▶ [Activity]
Within the lines below, find those that hold the string "triky" and copy each one.

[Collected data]
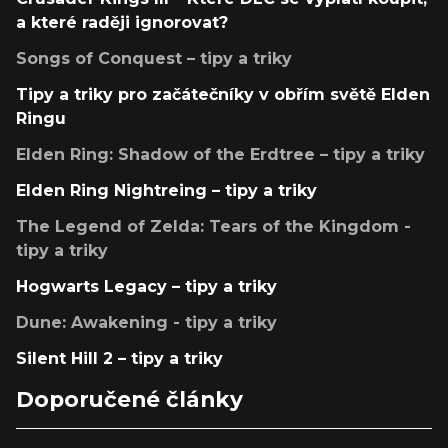
a které raději ignorovat?
Songs of Conquest – tipy a triky
Tipy a triky pro začátečníky v obřím světě Elden
Ringu
Elden Ring: Shadow of the Erdtree – tipy a triky
Elden Ring Nightreing – tipy a triky
The Legend of Zelda: Tears of the Kingdom -
tipy a triky
Hogwarts Legacy – tipy a triky
Dune: Awakening - tipy a triky
Silent Hill 2 – tipy a triky
Doporučené články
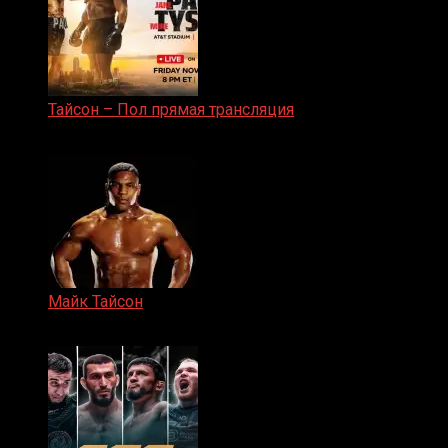
Тайсон – Пол прямая трансляция
15.11.2024
Майк Тайсон
07.04.2019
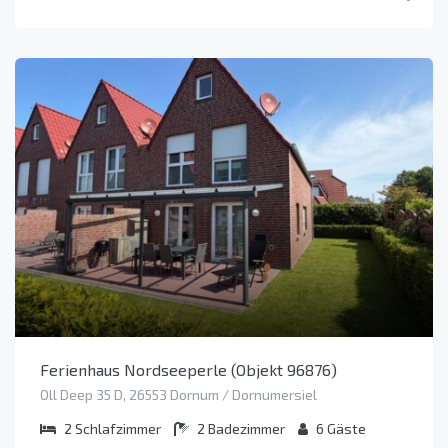
Ferienhaus Nordseeperle (Objekt 96876)
Oll Deep 35 D, 26553 Dornum / Dornumersiel
2
Schlafzimmer
2
Badezimmer
6
Gäste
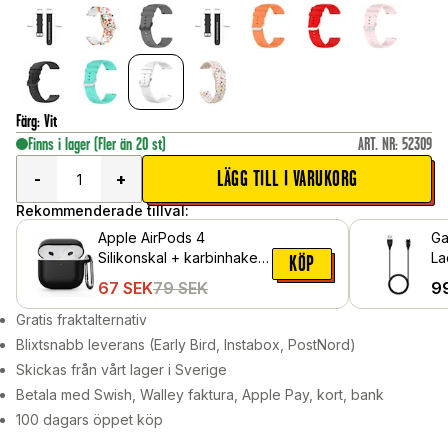
Färg
:
Vit
Finns i lager
(Fler än 20 st)
ART. NR
:
52309
LÄGG TILL I VARUKORG
-
+
Rekommenderade tillval:
Apple AirPods 4
Ga
Silikonskal + karbinhake,
La
KÖP
Svart
Sv
67
SEK
79
SEK
9
Gratis fraktalternativ
Blixtsnabb leverans (Early Bird, Instabox, PostNord)
Skickas från vårt lager i Sverige
Betala med Swish, Walley faktura, Apple Pay, kort, bank
100 dagars öppet köp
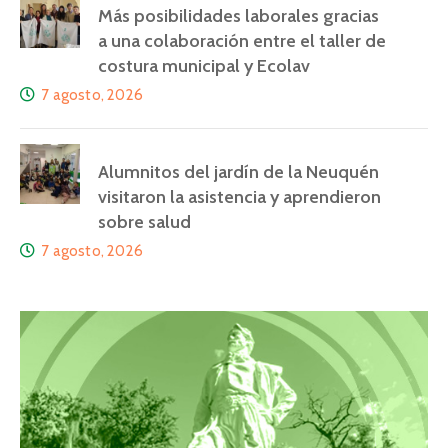
Más posibilidades laborales gracias
a una colaboración entre el taller de
costura municipal y Ecolav
7 agosto, 2026
Alumnitos del jardín de la Neuquén
visitaron la asistencia y aprendieron
sobre salud
7 agosto, 2026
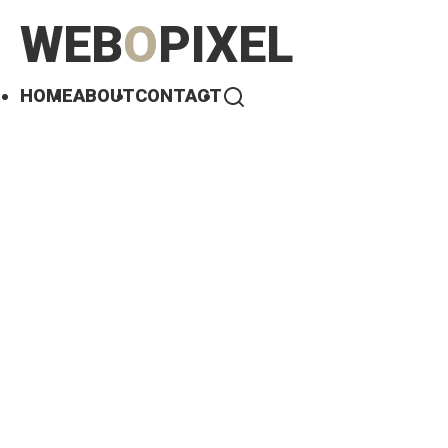
WEB
O
PIXEL
HOME
ABOUT
CONTACT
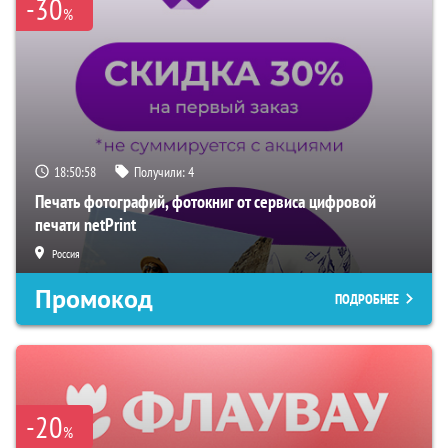
-30
%
18:50:57
Получили:
4
Печать фотографий, фотокниг от сервиса цифровой
печати netPrint
Россия
Промокод
ПОДРОБНЕЕ
-20
%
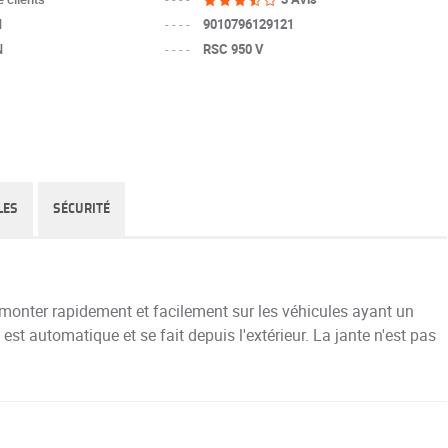
N
----
9010796129121
N
----
RSC 950 V
LES
SÉCURITÉ
onter rapidement et facilement sur les véhicules ayant un
t automatique et se fait depuis l'extérieur. La jante n'est pas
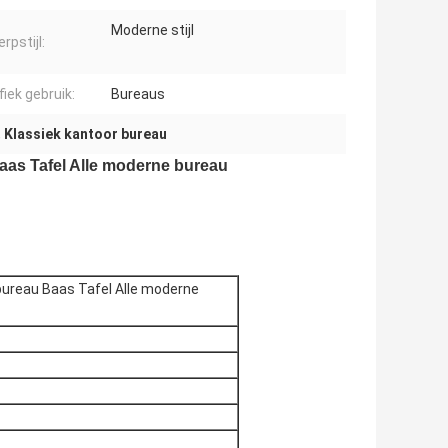
Moderne stijl
rpstijl:
fiek gebruik:
Bureaus
,
Klassiek kantoor bureau
aas Tafel Alle moderne bureau
 bureau Baas Tafel Alle moderne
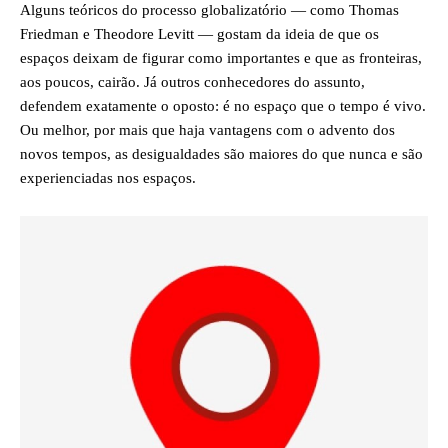
Alguns teóricos do processo globalizatório — como Thomas
Friedman e Theodore Levitt — gostam da ideia de que os
espaços deixam de figurar como importantes e que as fronteiras,
aos poucos, cairão. Já outros conhecedores do assunto,
defendem exatamente o oposto: é no espaço que o tempo é vivo.
Ou melhor, por mais que haja vantagens com o advento dos
novos tempos, as desigualdades são maiores do que nunca e são
experienciadas nos espaços.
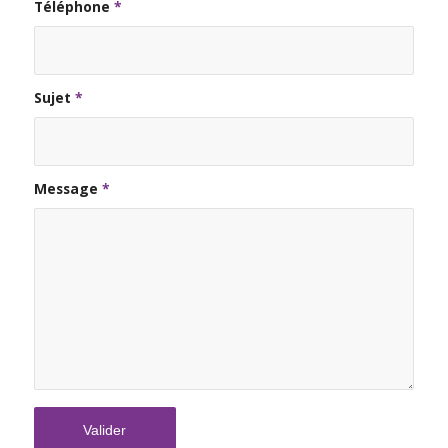
Téléphone
*
Sujet
*
Message
*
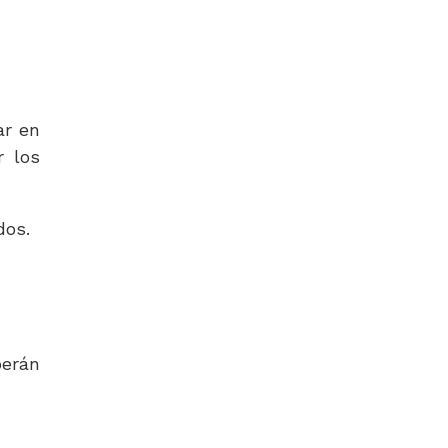
ar en
r los
dos.
berán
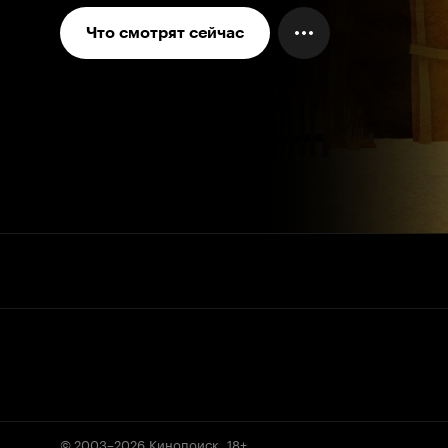
Что смотрят сейчас
© 2003–2026
Кинопоиск
.
18+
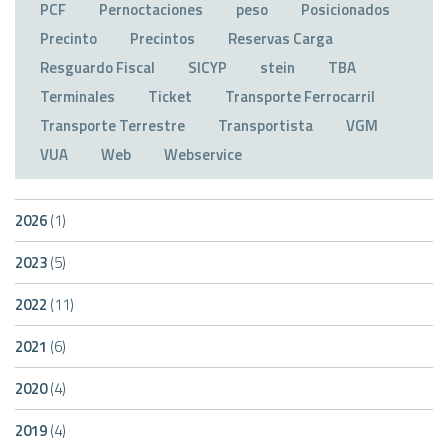
PCF
Pernoctaciones
peso
Posicionados
Precinto
Precintos
Reservas Carga
Resguardo Fiscal
SICYP
stein
TBA
Terminales
Ticket
Transporte Ferrocarril
Transporte Terrestre
Transportista
VGM
VUA
Web
Webservice
2026
(1)
2023
(5)
2022
(11)
2021
(6)
2020
(4)
2019
(4)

▶ [Response]
Songs of Conquest – tipy a triky
Tipy a triky pro začátečníky v obřím světě Elden
Elden Ring: Shadow of the Erdtree – tipy a triky
Elden Ring Nightreing – tipy a triky
tipy a triky
Hogwarts Legacy – tipy a triky
Dune: Awakening - tipy a triky
Silent Hill 2 – tipy a triky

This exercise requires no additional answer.